• [Work request]:
Give the tally of lines in the listing that include "Rügemer". No other words belong in the answer.
Extracted material section start
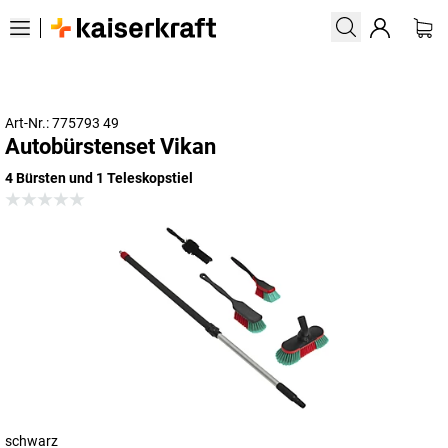
Art-Nr.: 775793 49
Autobürstenset Vikan
4 Bürsten und 1 Teleskopstiel
schwarz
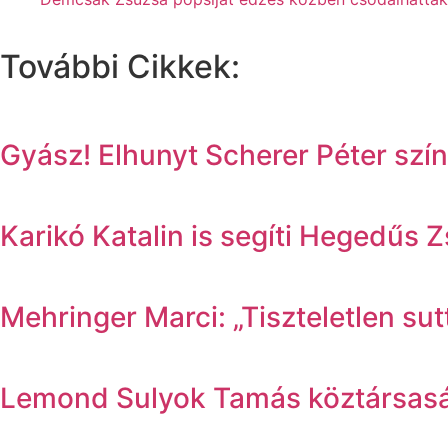
További Cikkek:
Gyász! Elhunyt Scherer Péter sz
Karikó Katalin is segíti Hegedűs 
Mehringer Marci: „Tiszteletlen su
Lemond Sulyok Tamás köztársasági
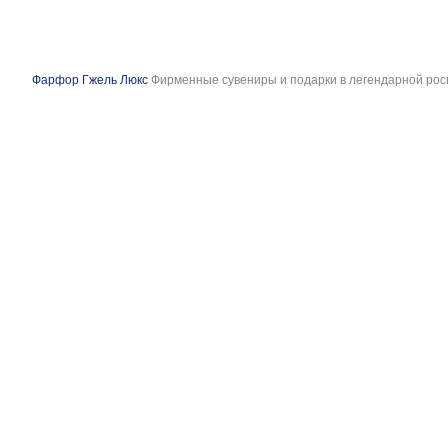
Фарфор Гжель Люкс
Фирменные сувениры и подарки в легендарной рос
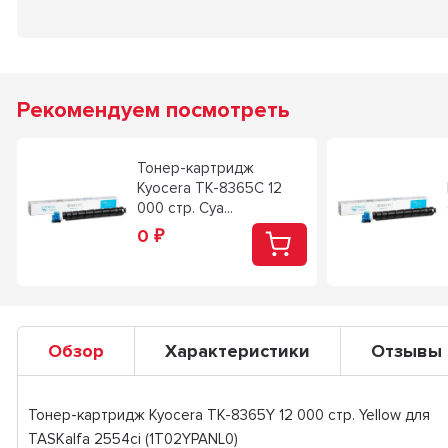
Рекомендуем посмотреть
Тонер-картридж
Kyocera TK-8365C 12
000 стр. Cya...
0
₽
Обзор
Характеристики
Отзывы
Тонер-картридж Kyocera TK-8365Y 12 000 стр. Yellow для
TASKalfa 2554ci (1T02YPANL0)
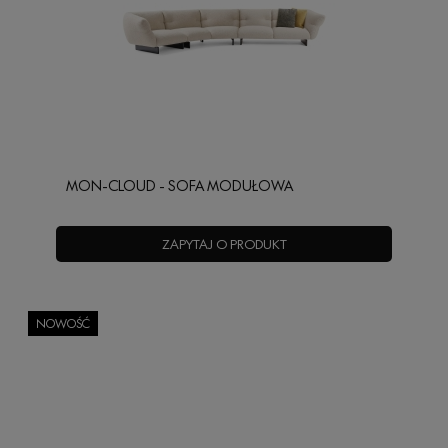
MON-CLOUD - SOFA MODUŁOWA
ZAPYTAJ O PRODUKT
NOWOŚĆ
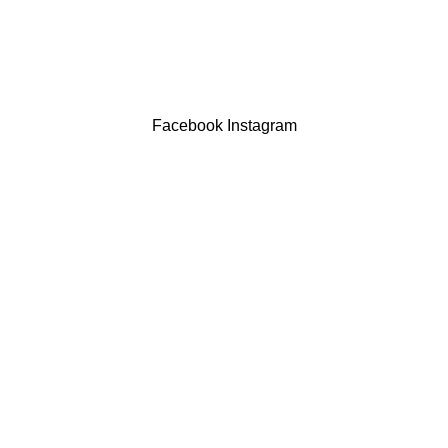
LIVRO DE RECLAMAÇÕES
Drogaria São Luís Lda. NIF 517922827
Powered by Brasfone Digital
Facebook
Instagram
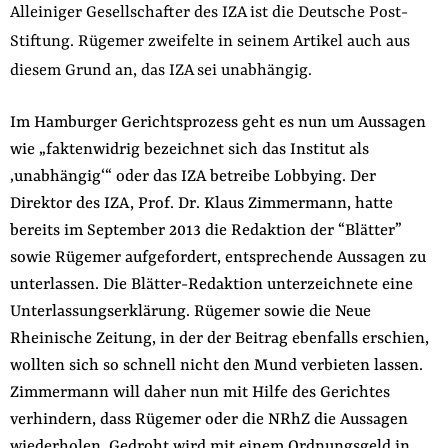
Alleiniger Gesellschafter des IZA ist die Deutsche Post-
Stiftung. Rügemer zweifelte in seinem Artikel auch aus
diesem Grund an, das IZA sei unabhängig.
Im Hamburger Gerichtsprozess geht es nun um Aussagen
wie „faktenwidrig bezeichnet sich das Institut als
‚unabhängig‘“ oder das IZA betreibe Lobbying. Der
Direktor des IZA, Prof. Dr. Klaus Zimmermann, hatte
bereits im September 2013 die Redaktion der “Blätter”
sowie Rügemer aufgefordert, entsprechende Aussagen zu
unterlassen. Die Blätter-Redaktion unterzeichnete eine
Unterlassungserklärung. Rügemer sowie die Neue
Rheinische Zeitung, in der der Beitrag ebenfalls erschien,
wollten sich so schnell nicht den Mund verbieten lassen.
Zimmermann will daher nun mit Hilfe des Gerichtes
verhindern, dass Rügemer oder die NRhZ die Aussagen
wiederholen. Gedroht wird mit einem Ordnungsgeld in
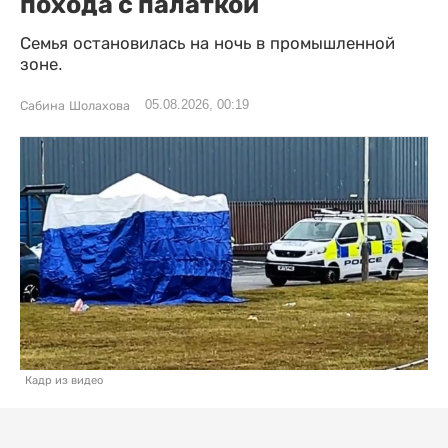
похода с палаткой
Семья остановилась на ночь в промышленной
зоне.
05.08.2026, 00:19
Сабина Шолахова
Кадр из видео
Extracted material section end
• [Reply to the exercise]:
4